FIG. 1B displays the basic approach of the present invention for an n-type substrate. 113 d with a pMOS transistor 113. FIG. 1B represents the second preferred embodiment of the invention. The electrical connections and the reaction to an ESD pulse are analogous to the description in FIG. 1A for a p-type substrate and an nMOS transistor.
FIG. 1C illustrates the third embodiment of the invention. As in FIG. 1A, the MOS transistor 103 in the discharge circuit is an nMOS transistor, and the diode string includes diodes 106-1 to 1-6-n. The bias tap feeding substrate 103 d, however, is taken from an extra diode 136. The resistor 107 in FIG. 1A is thus redundant.
FIG. 2 is a schematic cross section of the first embodiment of the invention, showing a protection structure generally designated 200 suitable for CMOS technology. Embedded in a semiconductor substrate 201 of a first conductivity type (for example, p-type) is a plurality of separate wells 202 of the opposite conductivity type (for example, n-type). In some devices, the embedding substrate may itself be a well. The separations 203 between the wells are provided by shallow trench isolations.

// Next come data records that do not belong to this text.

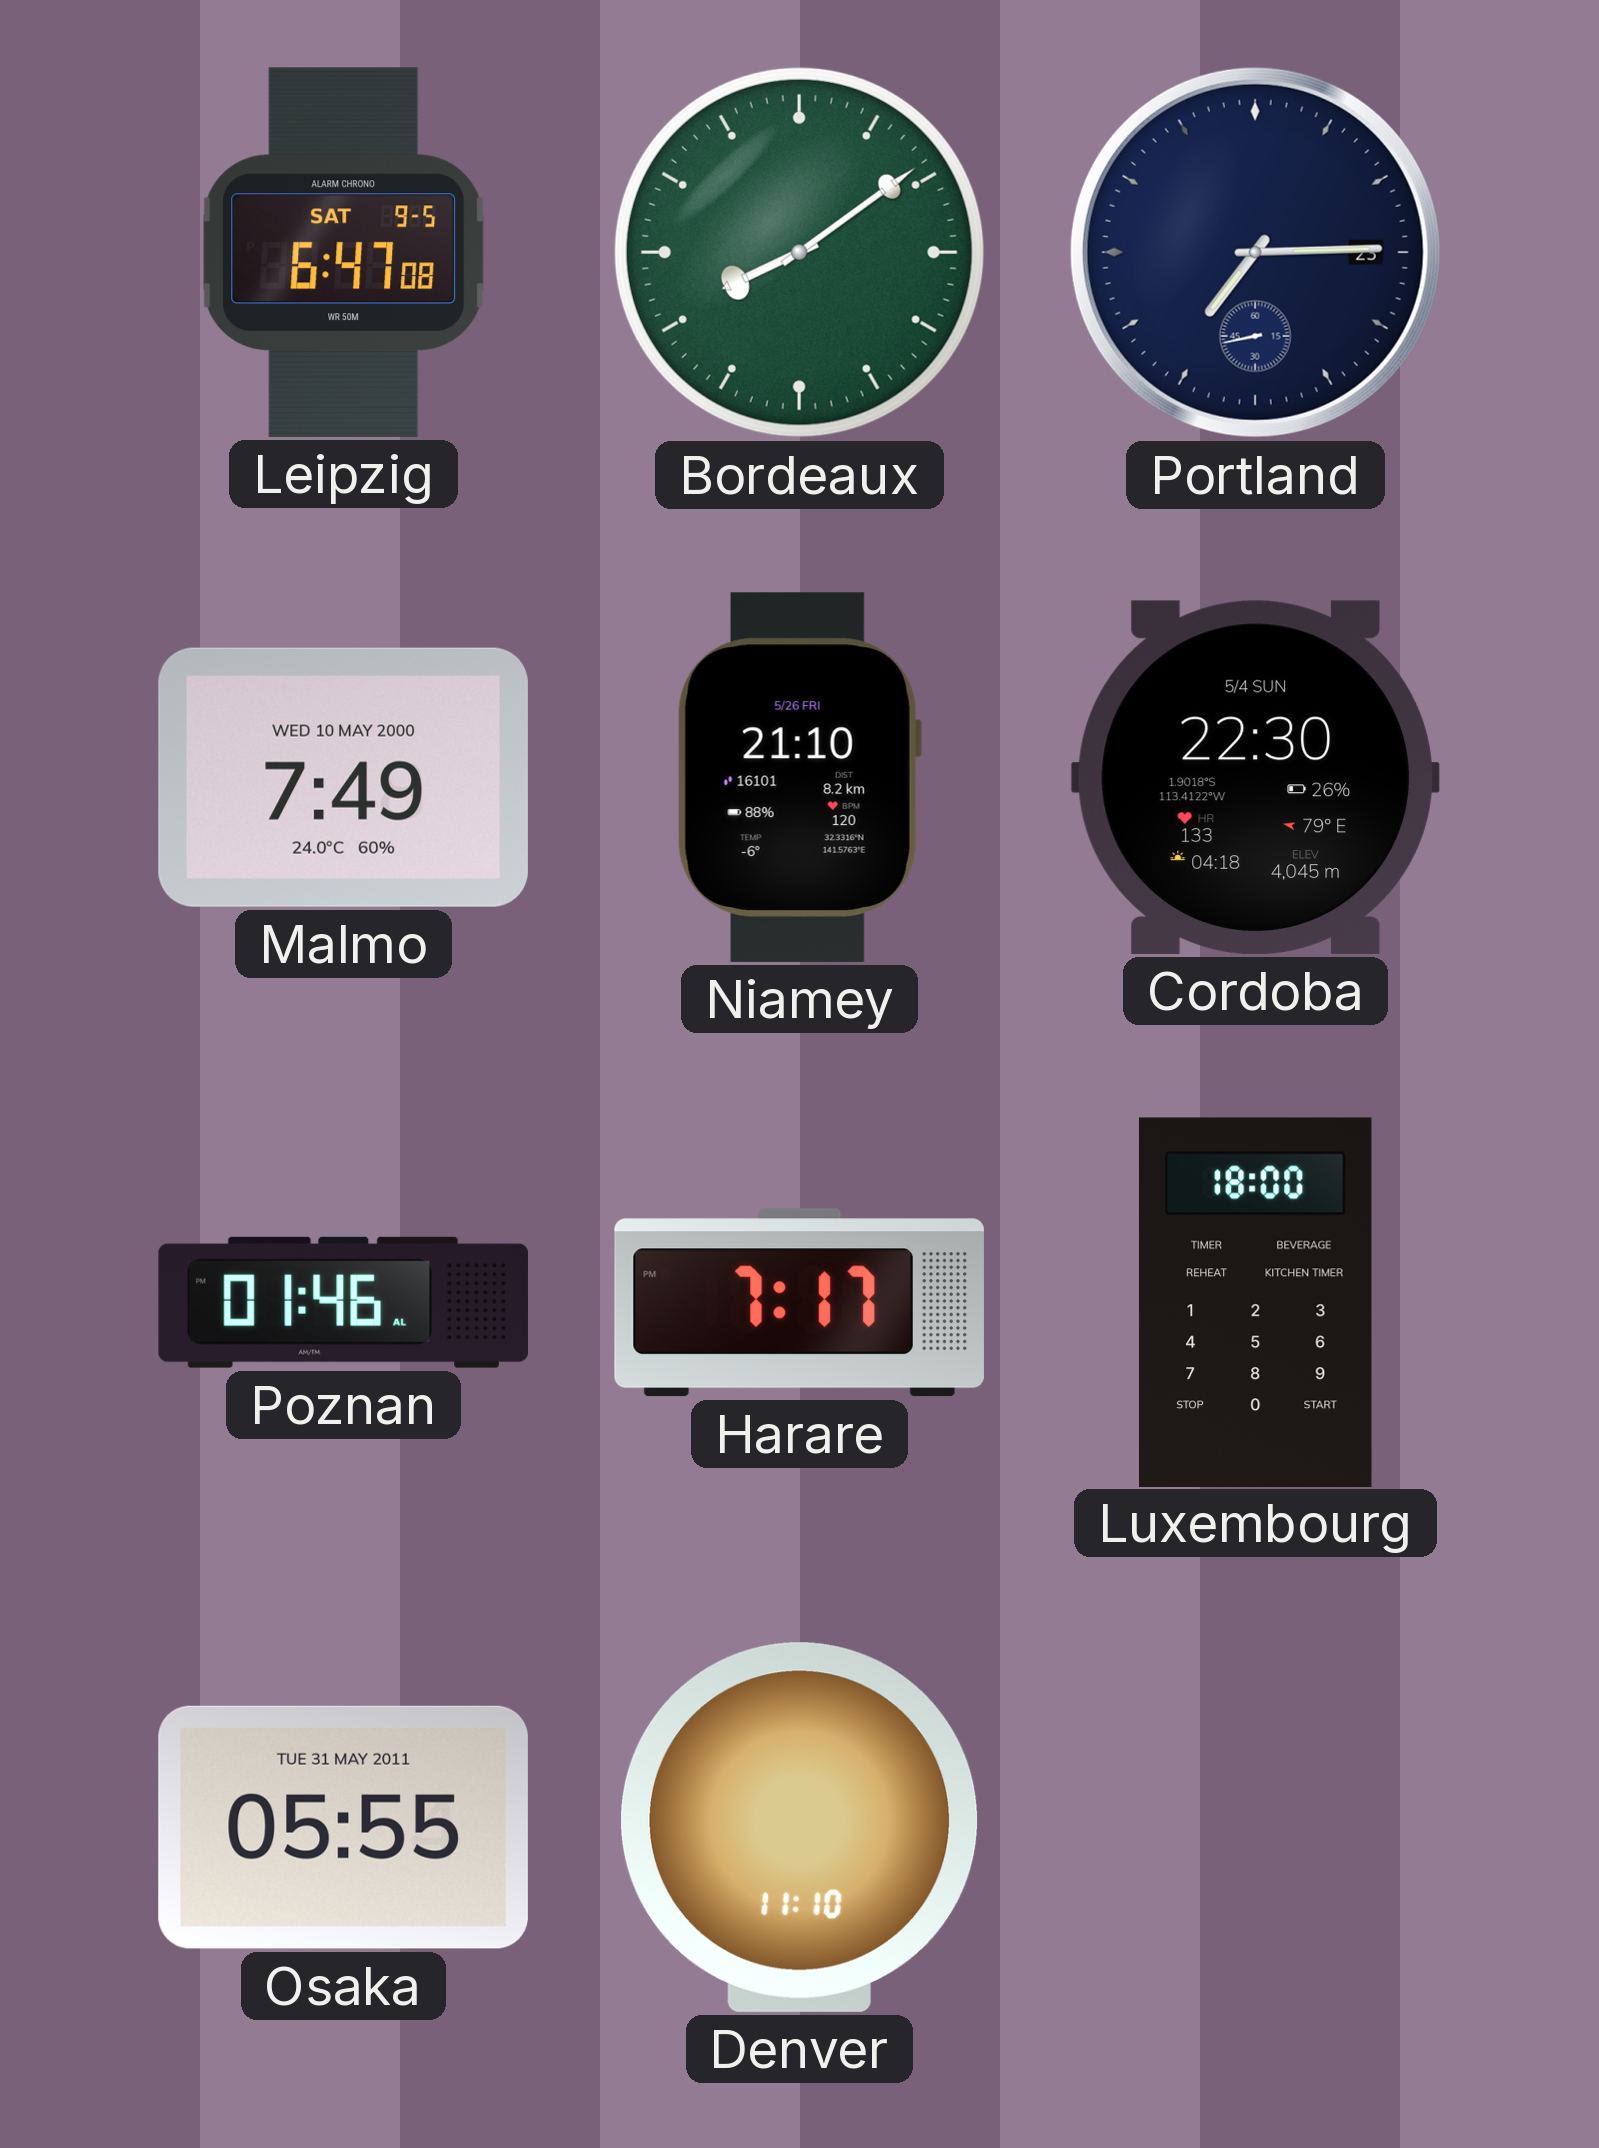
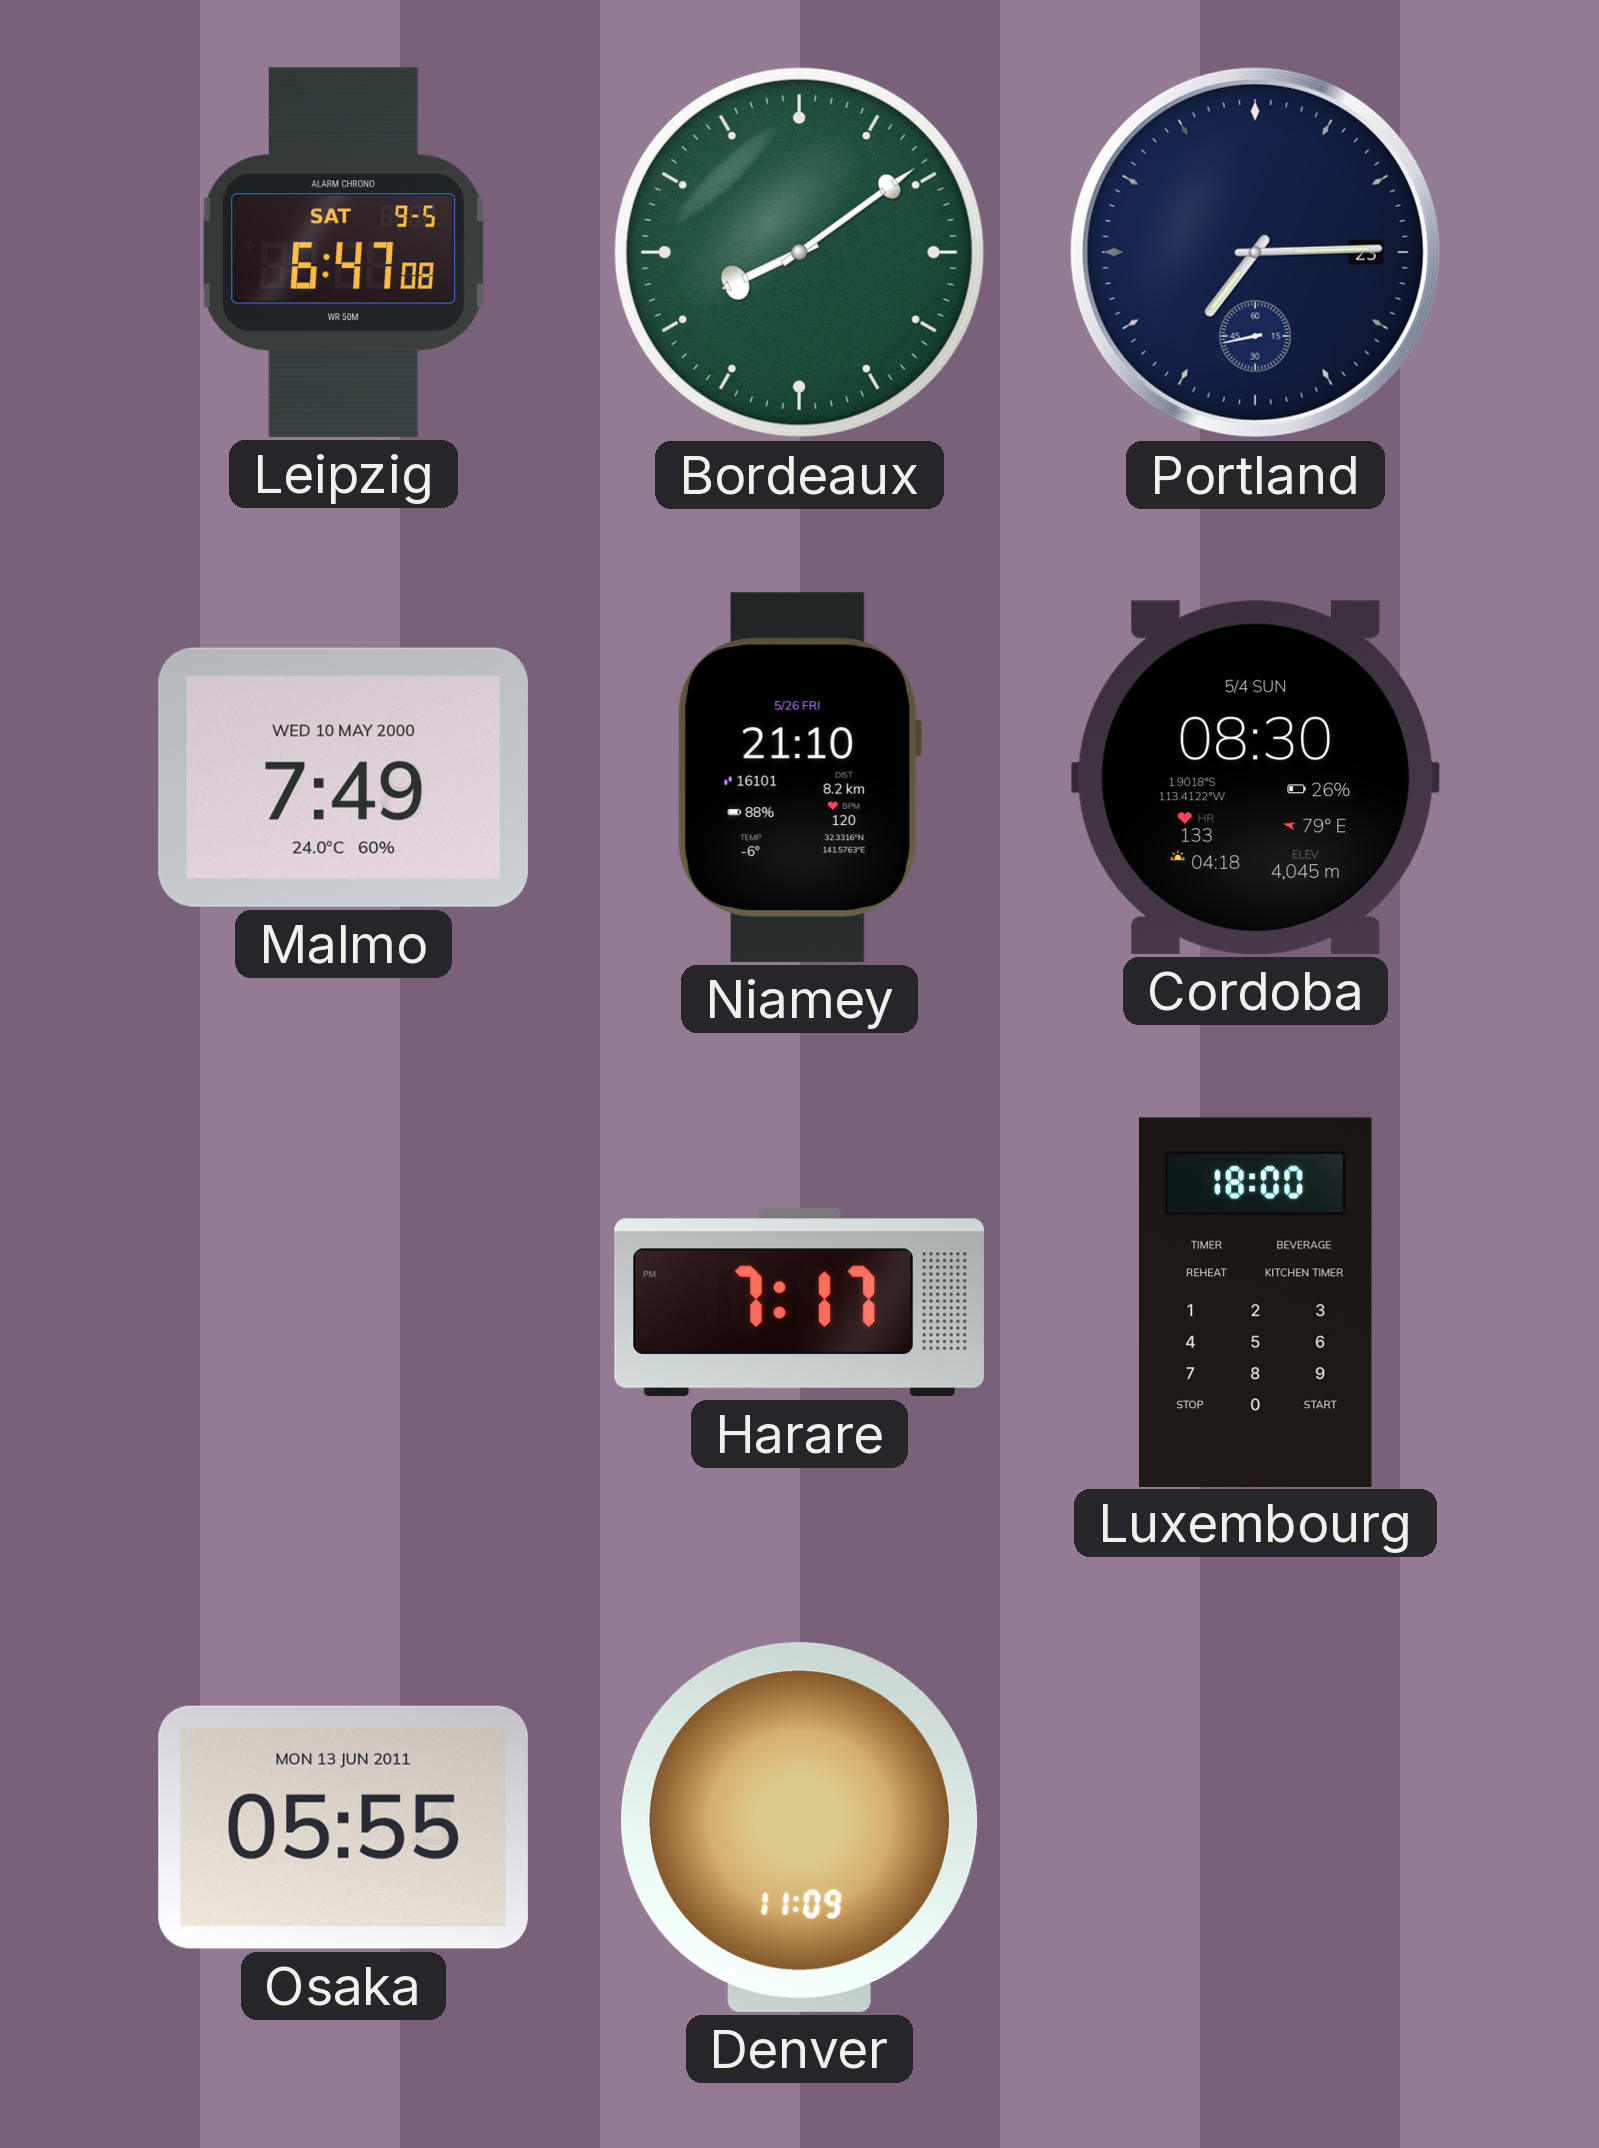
Cordoba: 22:30 -> 08:30
Poznan: 01:46 -> none
Osaka date: TUE 31 MAY 2011 -> MON 13 JUN 2011
Denver: 11:10 -> 11:09
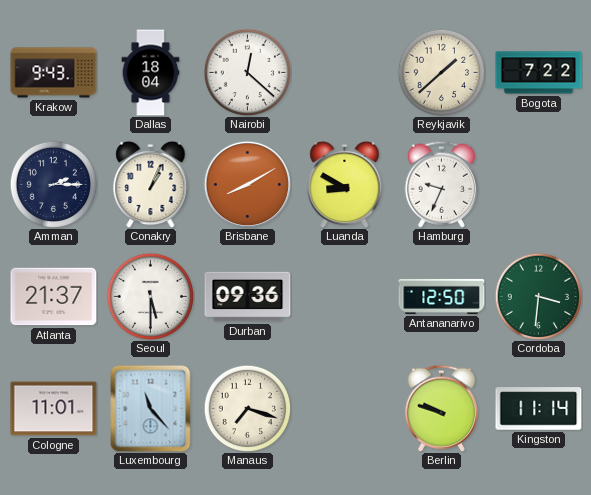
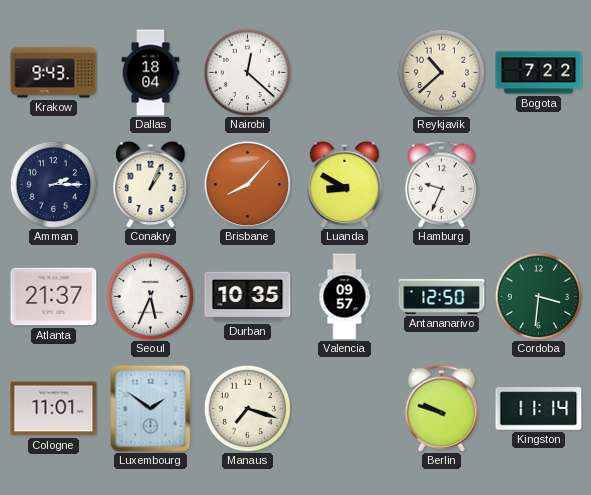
Reykjavik: 1:38 -> 10:38
Brisbane: 8:10 -> 8:07
Seoul: 5:30 -> 5:34
Durban: 09:36 -> 10:35
Valencia: none -> 09:57
Luxembourg: 11:23 -> 1:51
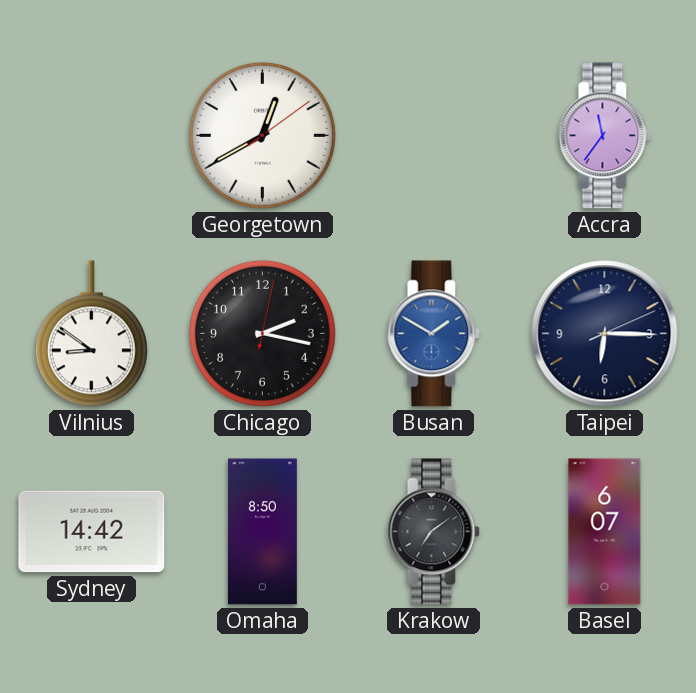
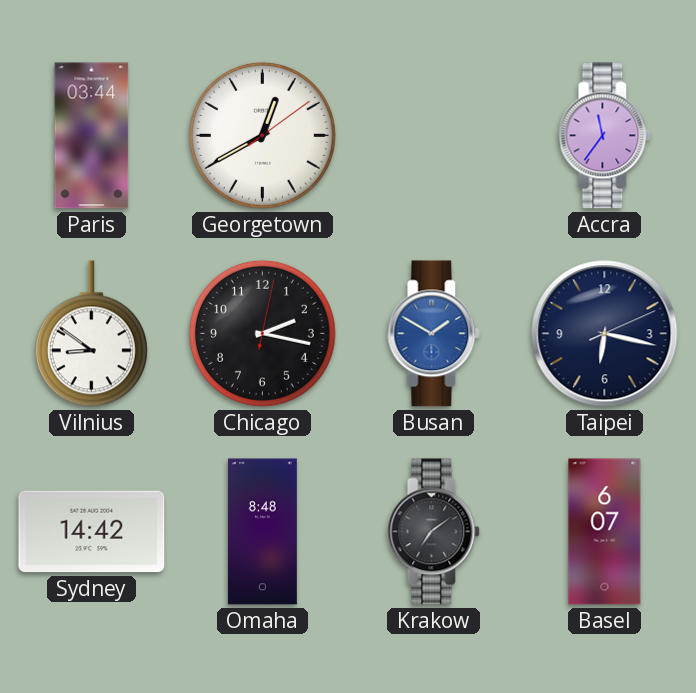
Paris: none -> 03:44
Taipei: 6:15 -> 6:17
Omaha: 8:50 -> 8:48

 Within each well are anode diffusions 204 (for instance, p+) and cathode diffusions 205 (for instance, n+). The diffusions may be separated by shallow trench isolations 206. The diodes of the drive circuit are formed in each n-well and are interconnected by connectors 207; the diodes are forward biased. In the example of FIG. 2, the anode of the diode string is connected by metallization 208 to pad 209 and to the drain 220 of the nMOS transistor; the cathode of the diode string is connected by metallization 210 to substrate contacts 201 a (p+ for p-type substrate, as in FIG. 2). What appears as two contacts 201 a in FIG. 2, may actually be a ring, which is electrically floating but resistively coupled to ground.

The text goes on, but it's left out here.